Head of bearded male wearing Egyptian-style wig. Broken across chin and down to back of head, with upper area of right shoulder partially preserved; missing tip of nose. Plain, undifferentiated wig set low on forehead, falling uniformly to level of chin and terminating in thick rounded end. Sloping forehead; wide-set, almond-shaped eyes with deep cavities at tear ducts; long, thin nose with flaring nostrils; narrow pursed lips forming a faint smile. Smooth beard extends from edge of wig in front of ear, below cheekbones and lower lip; upper lip smooth.
According to Mylonas (152–154), the Egyptian wig hairstyle first appears in Cypriot sculpture in the first half of the 6th century BC, and most examples, including the Kelsey Museum head, lack detailed articulation of the shape of the hair, preferring instead to depict it as an undifferentiated uniform mass. Although the Kelsey head has been separated from its body, comparable statues all possess a specific body type, with a belted Egyptian-style apron and pectoral collar. The upper body is either nude or wearing a short-sleeved tunic, with one arm suspended at the side while the other is held with clenched fist across the chest.
The Kelsey head has been associated with a workshop or artist who produced several other heads found at the Sanctuary at Golgoi, now in the Metropolitan Museum of Art (Mylonas, 331, n. 1348. See also A. Hermary and J. Mertens, The Cesnola Collection of Cypriote Art. Stone Sculpture [New York 2014] nos. 52, 63, with bibliography). It was likely dedicated as a votive offering at the Sanctuary of Aphrodite at Golgoi, where it was excavated by Luigi Palma di Cesnola in the later 19th century.

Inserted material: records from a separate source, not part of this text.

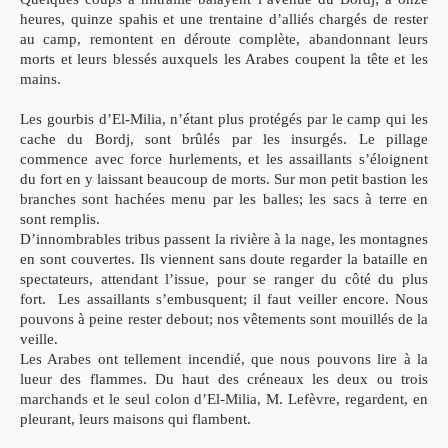
heures, quinze spahis et une trentaine d’alliés chargés de rester
au camp, remontent en déroute complète, abandonnant leurs
morts et leurs blessés auxquels les Arabes coupent la tête et les
mains.
Les gourbis d’El-Milia, n’étant plus protégés par le camp qui les
cache du Bordj, sont brûlés par les insurgés. Le pillage
commence avec force hurlements, et les assaillants s’éloignent
du fort en y laissant beaucoup de morts. Sur mon petit bastion les
branches sont hachées menu par les balles; les sacs à terre en
sont remplis.
D’innombrables tribus passent la rivière à la nage, l
es montagnes
en sont couvertes. Ils viennent sans doute regarder la bataille en
spectateurs, attendant l’issue, pour se ranger du côté du plus
fort. Les assaillants s’embusquent; il faut veiller encore. Nous
pouvons à peine rester debout; nos vêtements sont mouillés de la
veille.
Les Arabes ont tellement incendié, que nous pouvons lire à la
lueur des flammes. Du haut des créneaux les deux ou trois
marchands et le seul colon d’El-Milia, M. Lefèvre, regardent, en
pleurant, leurs maisons qui flambent.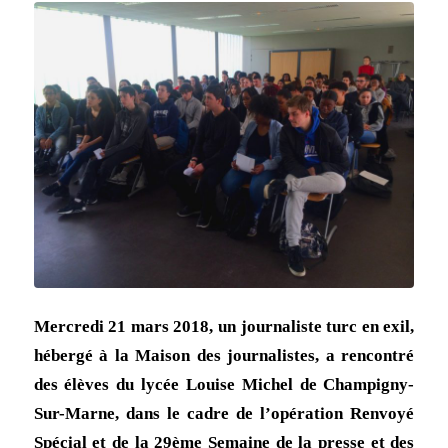
Mercredi 21 mars 2018, un journaliste turc en exil,
hébergé à la Maison des journalistes, a rencontré
des élèves du lycée Louise Michel de Champigny-
Sur-Marne, dans le cadre de l’opération Renvoyé
Spécial et de la 29ème Semaine de la presse et des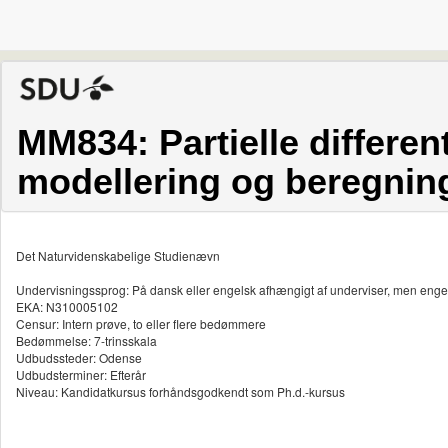
MM834: Partielle different
modellering og beregnin
Det Naturvidenskabelige Studienævn
Undervisningssprog: På dansk eller engelsk afhængigt af underviser, men enge
EKA: N310005102
Censur: Intern prøve, to eller flere bedømmere
Bedømmelse: 7-trinsskala
Udbudssteder: Odense
Udbudsterminer: Efterår
Niveau: Kandidatkursus forhåndsgodkendt som Ph.d.-kursus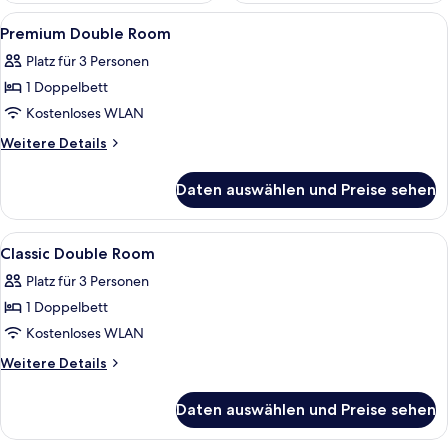
Alle
Ein modernes Hotelzimmer mit einem gr
10
Premium Double Room
Fotos
Platz für 3 Personen
für
1 Doppelbett
Premium
Double
Kostenloses WLAN
Room
Weitere
Weitere Details
anzeigen
Details
für
Daten auswählen und Preise sehen
Premium
Double
Room
Alle
Ein Hotelzimmer mit zwei Betten, eine
5
Classic Double Room
Fotos
Platz für 3 Personen
für
1 Doppelbett
Classic
Double
Kostenloses WLAN
Room
Weitere
Weitere Details
anzeigen
Details
für
Daten auswählen und Preise sehen
Classic
Double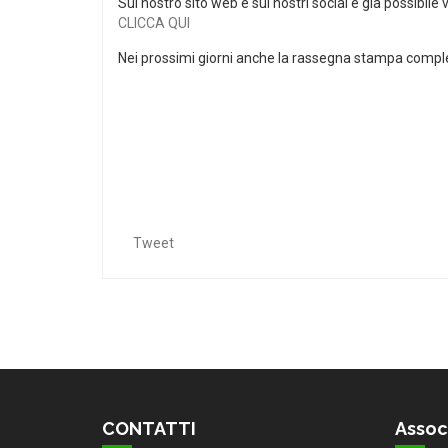
Sul nostro sito web e sui nostri social è già possibile 
CLICCA QUI
Nei prossimi giorni anche la rassegna stampa compl
Tweet
CONTATTI
Assoc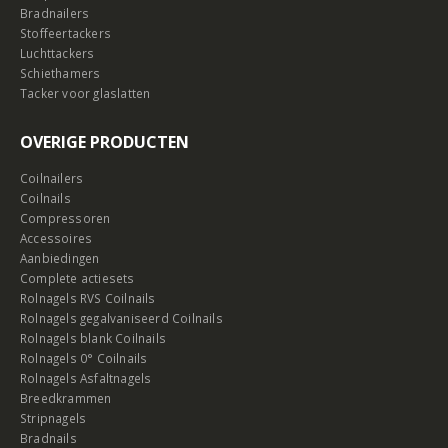
Bradnailers
Stoffeertackers
Luchttackers
Schiethamers
Tacker voor glaslatten
OVERIGE PRODUCTEN
Coilnailers
Coilnails
Compressoren
Accessoires
Aanbiedingen
Complete actiesets
Rolnagels RVS Coilnails
Rolnagels gegalvaniseerd Coilnails
Rolnagels blank Coilnails
Rolnagels 0° Coilnails
Rolnagels Asfaltnagels
Breedkrammen
Stripnagels
Bradnails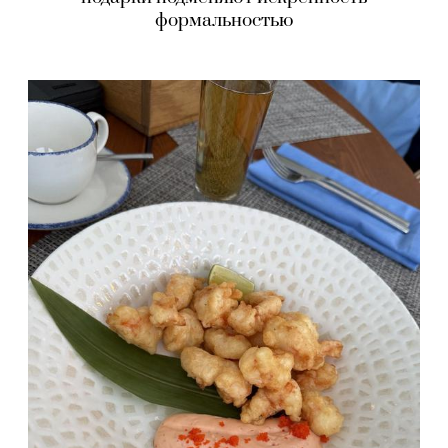
формальностью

F. C. Albertson, Catalogue of the Cypriote Sculptures and Terracottas in the Kelsey Museum of Archaeology, the University of Michigan (Studies in Mediterranean Archaeology 20:4 1991) no. 1, figs. 1a–b; D. G. Mylonas, “Archaische Kalksteinplastik Zyperns: Unterschungen zur Ikonographie, Typologie und formgeschichtlichen Entwicklung der kyprischen Rundplastik der archaischen Zeit” (dissertation, Universität Mannheim 1998) 152–154, 483.